Parietal multisensory integration in chronic tinnitus
5.1
The involvement of OP3 in tinnitus has previously been hypothesized (Job et al., 2016, Jaroszynski et al., 2022). This brain region has been reported to respond to various suprathreshold nociceptive stimuli, notably demonstrating distinct activation patterns during painful sensations when compared to heat and sound stimuli (Horing et al., 2019). In line with this, prior research has indicated disruptions in somatosensory areas neighboring OP3 among individuals with AAT (Job et al., 2012, Job et al., 2016, Job et al., 2011). Job et al. (2011) found that cortical representations of movements related to tympanic membrane pressure were generated bilaterally in focal areas located in the inferior margin of the postcentral gyrus (BA43). Subsequently, authors documented bilateral hyperactivity in adjacent regions BA43/40 among a cohort of 19 individuals with high-pitched tinnitus resulting from AAT, compared to healthy controls, during the execution of an auditory oddball task (Job et al., 2012). Lastly, they observed activity in the right OP3 during the induction of a transient tinnitus percept, which was solely elicited by a specific type of acoustic stimulation (vibrations at 30 Hz, in contrast to 8 Hz, which failed to evoke any transient tinnitus percept) (Job et al., 2016). This acoustic stimulation paradigm was also replicated in a group of tinnitus-free participants undergoing invasive intracortical exploration with stereoelectroencephalography (sEEG) for focal drug-resistant epilepsy. In this group, all (10) but one participant perceived a persisting sound after-effect after acoustic stimulation. Interestingly, the 30 Hz activation was clearly visible on time–frequency plots of all participants with an electrode placed in OP3. These preliminary findings suggest the presence of tonotopic activity in this region, potentially related to either an auditory or somatosensory aspect (specifically, efferent signaling from A1 through dense operculo-temporal connections (Bucheli et al., 2014), or through proprioceptive input via projections from middle ear movements to OP3, respectively (Jaroszynski, 2021)). Additionally, another study conducted with epileptic patients who had undergone implantation of sEEG electrodes for functional mapping reported the emergence of phantom perception descriptors (such as buzzing or hissing), akin to tinnitus, upon invasive stimulation near the posterior OP (Mălîia et al., 2018).
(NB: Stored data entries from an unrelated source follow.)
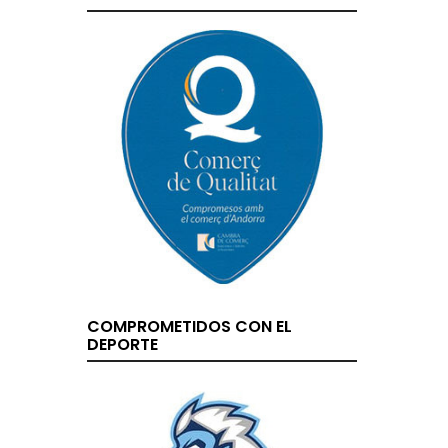
COMPROMETIDOS CON EL
DEPORTE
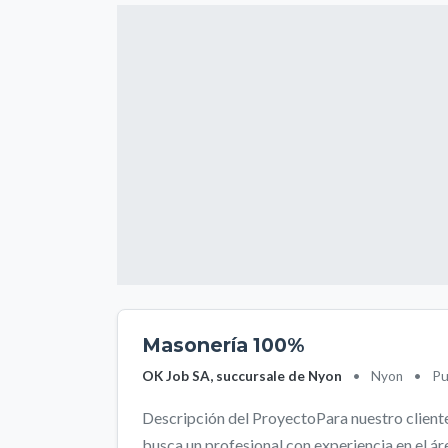
Masonería 100%
OK Job SA, succursale de Nyon
•
Nyon
•
Pu
Descripción del ProyectoPara nuestro cliente,
busca un profesional con experiencia en el área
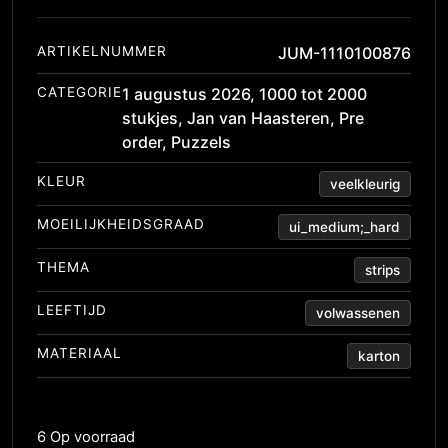
ARTIKELNUMMER
JUM-1110100876
CATEGORIE
1 augustus 2026
,
1000 tot 2000
stukjes
,
Jan van Haasteren
,
Pre
order
,
Puzzels
KLEUR
veelkleurig
MOEILIJKHEIDSGRAAD
ui_medium;_hard
THEMA
strips
LEEFTIJD
volwassenen
MATERIAAL
karton
6 Op voorraad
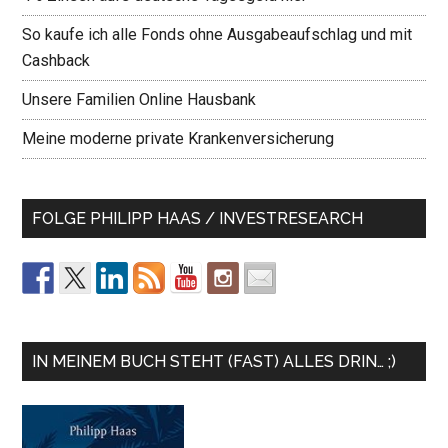
So kaufe ich alle Fonds ohne Ausgabeaufschlag und mit
Cashback
Unsere Familien Online Hausbank
Meine moderne private Krankenversicherung
FOLGE PHILIPP HAAS / INVESTRESEARCH
IN MEINEM BUCH STEHT (FAST) ALLES DRIN… ;)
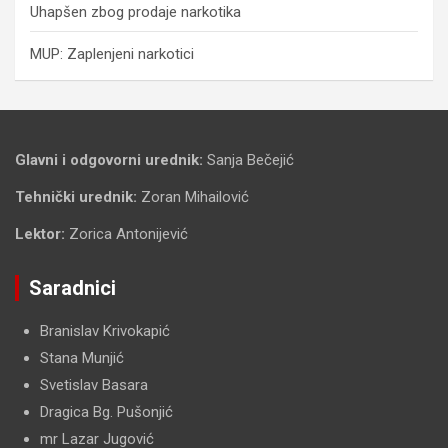
Uhapšen zbog prodaje narkotika
MUP: Zaplenjeni narkotici
Glavni i odgovorni urednik:
Sanja Bečejić
Tehnički urednik:
Zoran Mihailović
Lektor:
Zorica Antonijević
Saradnici
Branislav Krivokapić
Stana Munjić
Svetislav Basara
Dragica Bg. Pušonjić
mr Lazar Jugović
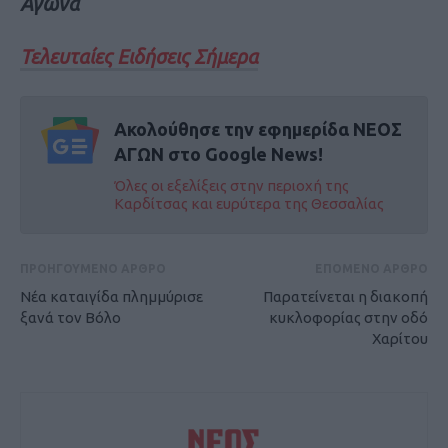
Αγώνα
Τελευταίες Ειδήσεις Σήμερα
Ακολούθησε την εφημερίδα ΝΕΟΣ
ΑΓΩΝ στο Google News!
Όλες οι εξελίξεις στην περιοχή της
Καρδίτσας και ευρύτερα της Θεσσαλίας
ΠΡΟΗΓΟΥΜΕΝΟ ΑΡΘΡΟ
ΕΠΟΜΕΝΟ ΑΡΘΡΟ
Nέα καταιγίδα πλημμύρισε
Παρατείνεται η διακοπή
ξανά τον Βόλο
κυκλοφορίας στην οδό
Χαρίτου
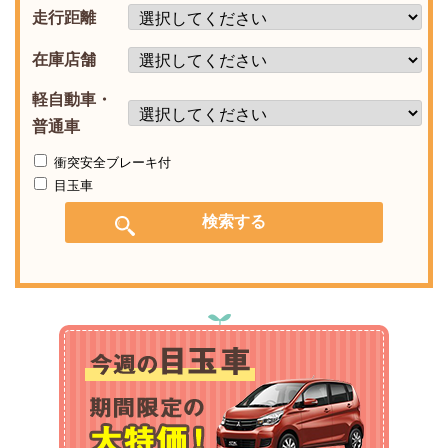
走行距離
在庫店舗
軽自動車・
普通車
衝突安全ブレーキ付
目玉車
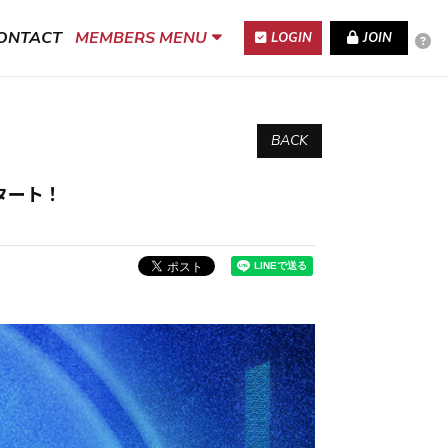
ONTACT
MEMBERS MENU
LOGIN
JOIN
BACK
タート！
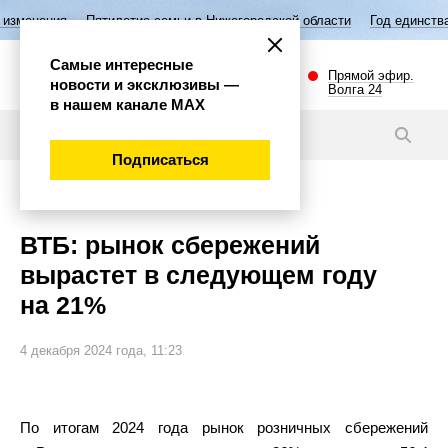
Пятилетие семьи в Нижегородской области
Год единства народов Р
Самые интересные
Прямой эфир.
новости и эксклюзивы —
Волга 24
в нашем канале МАХ
Новости
Подписаться
Экономика
ВТБ: рынок сбережений
вырастет в следующем году
на 21%
4 декабря 2024 года, 11:23
По итогам 2024 года рынок розничных сбережений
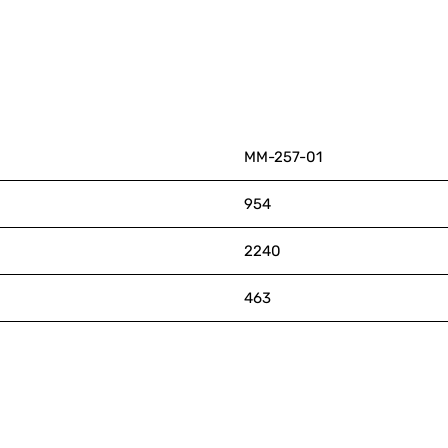
ММ-257-01
954
2240
463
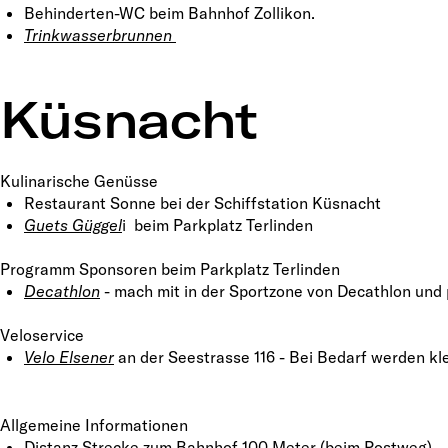
Behinderten-WC beim Bahnhof Zollikon.
Trinkwasserbrunnen
Küsnacht
Kulinarische Genüsse
Restaurant Sonne bei der Schiffstation Küsnacht
Guets Güggel
i beim Parkplatz Terlinden
Programm Sponsoren beim Parkplatz Terlinden
Decathlon
- mach mit in der Sportzone von Decathlon und
Veloservice
Velo Elsener
an der Seestrasse 116 - Bei Bedarf werden kl
Allgemeine Informationen
Distanz Strecke zum Bahnhof 100 Meter (beim Postweg).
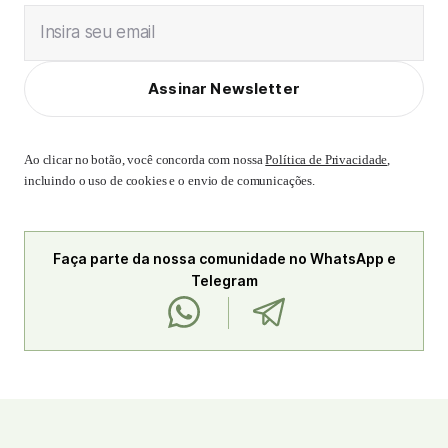
Insira seu email
Assinar Newsletter
Ao clicar no botão, você concorda com nossa
Política de Privacidade
,
incluindo o uso de cookies e o envio de comunicações.
Faça parte da nossa comunidade no WhatsApp e
Telegram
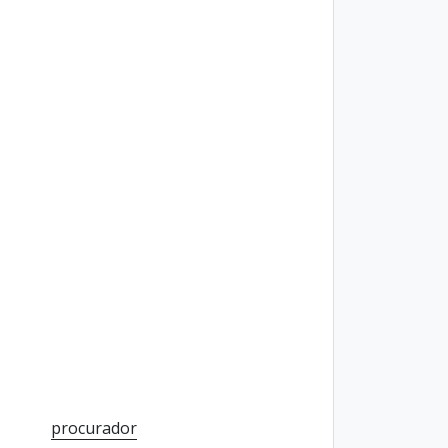
procurador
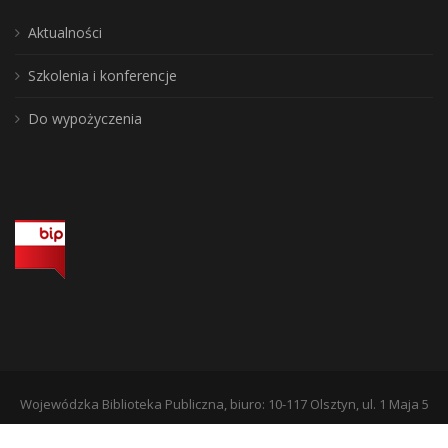
Aktualności
Szkolenia i konferencje
Do wypożyczenia
Wojewódzka Biblioteka Publiczna, biuro: 10-117 Olsztyn, ul. 1 Maja 5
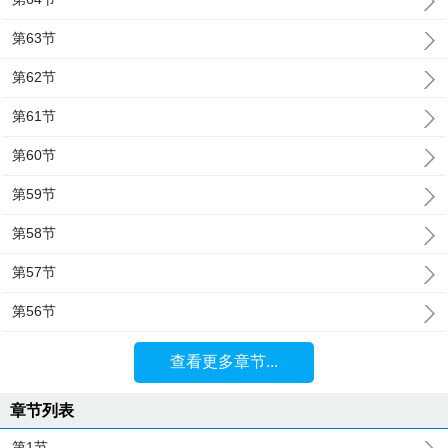
第63节
第62节
第61节
第60节
第59节
第58节
第57节
第56节
查看更多章节...
章节列表
第1节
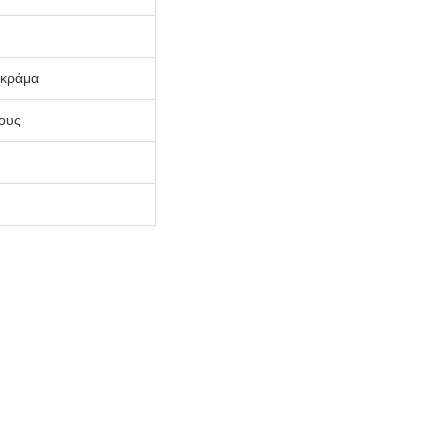
 κράμα
κους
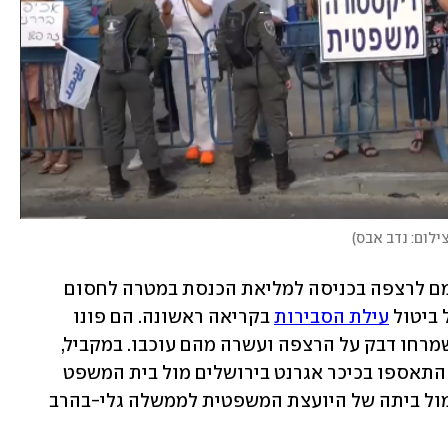
ילום: נדב אבס
)
מפגינים ניסו הערב (שני) להדביק את עצמם לרצפה בכניסה למליאת הכנסת במטרה לחסום 
ביטול 
עילת הסבירות
 בקריאה ראשונה. הם פונו 
מהמקום בכוח על ידי המאבטחים לאחר שמרחו דבק על הרצפה ועשרה מהם עוכבו. במקביל, 
עשרות מפגינים נגד המהפכה המשפטית התאספו בכיכר אגרנט בירושלים מול בית המשפט 
העליון, כשמנגד תומכי המהפכה הפגינו מול ביתה של היועצת המשפטית לממשלה גלי-בהרב 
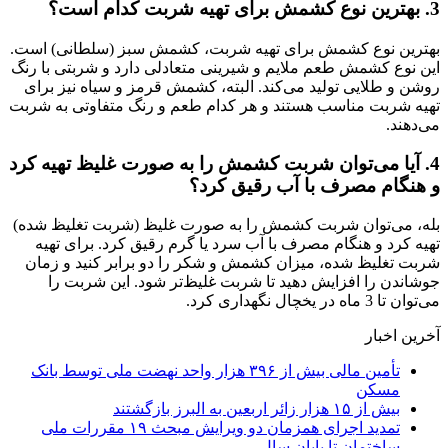
3. بهترین نوع کشمش برای تهیه شربت کدام است؟
بهترین نوع کشمش برای تهیه شربت، کشمش سبز (سلطانی) است.
این نوع کشمش طعم ملایم و شیرینی متعادلی دارد و شربتی با رنگ
روشن و طلایی تولید می‌کند. البته، کشمش قرمز و سیاه نیز برای
تهیه شربت مناسب هستند و هر کدام طعم و رنگ متفاوتی به شربت
می‌دهند.
4. آیا می‌توان شربت کشمش را به صورت غلیظ تهیه کرد
و هنگام مصرف با آب رقیق کرد؟
بله، می‌توان شربت کشمش را به صورت غلیظ (شربت تغلیظ شده)
تهیه کرد و هنگام مصرف با آب سرد یا گرم رقیق کرد. برای تهیه
شربت تغلیظ شده، میزان کشمش و شکر را دو برابر کنید و زمان
جوشاندن را افزایش دهید تا شربت غلیظ‌تر شود. این شربت را
می‌توان تا 3 ماه در یخچال نگهداری کرد.
آخرین اخبار
تأمین مالی بیش از ۳۹۶ هزار واحد نهضت ملی توسط بانک
مسکن
بیش از ۱۵ هزار زائر اربعین به البرز بازگشتند
تمدید اجرای همزمان دو ویرایش مبحث ۱۹ مقررات ملی
ساختمان تا پایان سال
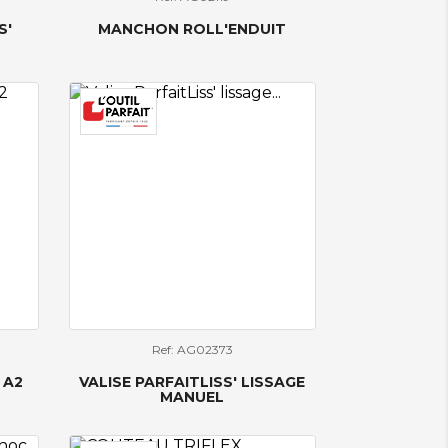
S'
MANCHON ROLL'ENDUIT
Ref: AG02373
 A2
VALISE PARFAITLISS' LISSAGE
MANUEL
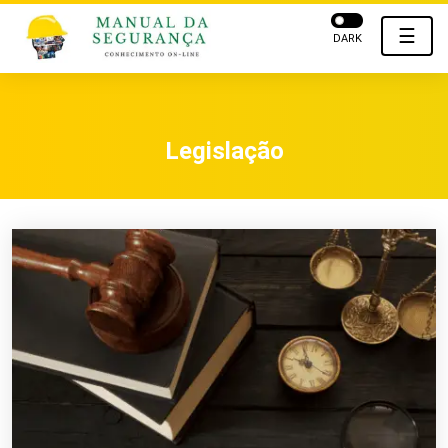
☰
DARK
Legislação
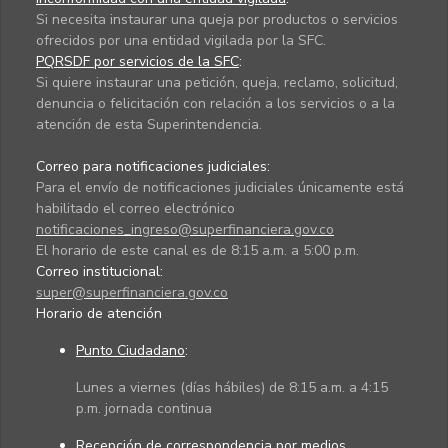
Si necesita instaurar una queja por productos o servicios
ofrecidos por una entidad vigilada por la SFC.
PQRSDF por servicios de la SFC
:
Si quiere instaurar una petición, queja, reclamo, solicitud,
denuncia o felicitación con relación a los servicios o a la
atención de esta Superintendencia.
Correo para notificaciones judiciales:
Para el envío de notificaciones judiciales únicamente está
habilitado el correo electrónico
notificaciones_ingreso@superfinanciera.gov.co
El horario de este canal es de 8:15 a.m. a 5:00 p.m.
Correo institucional:
super@superfinanciera.gov.co
Horario de atención
Punto Ciudadano
:
Lunes a viernes (días hábiles) de 8:15 a.m. a 4:15
p.m. jornada continua
Recepción de correspondencia por medios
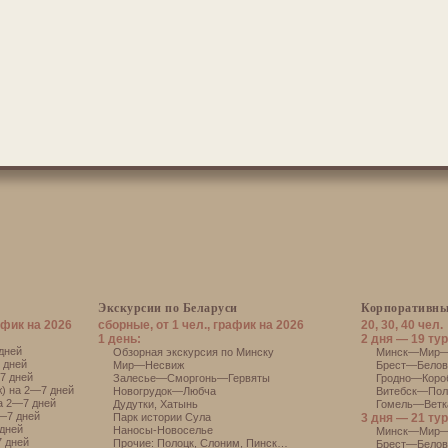
Экскурсии по Беларуси
Корпоративны
афик на 2026
сборные, от 1 чел., график на 2026
20, 30, 40 чел.
1 день:
2 дня — 19 тур
дней
Обзорная экскурсия по Минску
Минск—Мир—Н
 дней
Мир—Несвиж
Брест—Белове
7 дней
Залесье—Сморгонь—Гервяты
Гродно—Короб
) на 2—7 дней
Новогрудок—Любча
Витебск—Поло
а 2—7 дней
Дудутки
,
Хатынь
Гомель—Ветка
—7 дней
Парк истории Сула
3 дня — 21 тур
дней
Наносы-Новоселье
Минск—Мир—
 дней
Прочие:
Полоцк
,
Слоним
,
Пинск
…
Брест—Белов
Seminal quantitative cytoarchitectonic analysis enabled the first characterization of four distinct subregions (OP1–4) of the human parietal operculum, highlighting the anatomical correlates behind the heterogeneity of the functionally defined human secondary somatosensory cortex (SII) (Eickhoff et al., 2006, Eickhoff et al., 2006). It was suggested that OP1, OP4, and OP3, constitute the human homologues of primate areas SII, parietal ventral area, and ventral somatosensory area, respectively (Eickhoff et al., 2007). OP1 was shown to be more closely connected to parietal networks, and linked to higher-order somatosensory processing, while OP4 was more closely integrated with areas responsible for action control and basic sensorimotor processing (Eickhoff et al., 2010). OP2, on the other hand, was identified as the human counterpart to the macaque’s parieto-insular vestibular cortex (PIVC) (Eickhoff et al., 2006), displaying cytoarchitectonic characteristics like other primary sensory areas. Subsequent studies have emphasized its potential role as a primary candidate for the human vestibular cortex (Kahane et al., 2003, Lopez et al., 2012, zu Eulenburg et al., 2012, Indovina et al., 2020), although there remains some disagreement on this matter (Devantier et al., 2020), with earlier reports of OP2′s sensitivity to various types of tactile stimulation in humans (Bao et al., 2012). The concept of a convergence region where vestibular and tactile sensations integrate has also been suggested to potentially coexist within OP2 (Beauchamp et al., 2007). Among these areas, the role of OP3 has remained less thoroughly explored. Here, we argue that OP3 may also mediate a form of multisensory integration, notably from auditory and somatosensory (kinesthetic or proprioceptive) crosstalk, and that this integration mechanism is altered in chronic tinnitus, likely leading to phantom perception.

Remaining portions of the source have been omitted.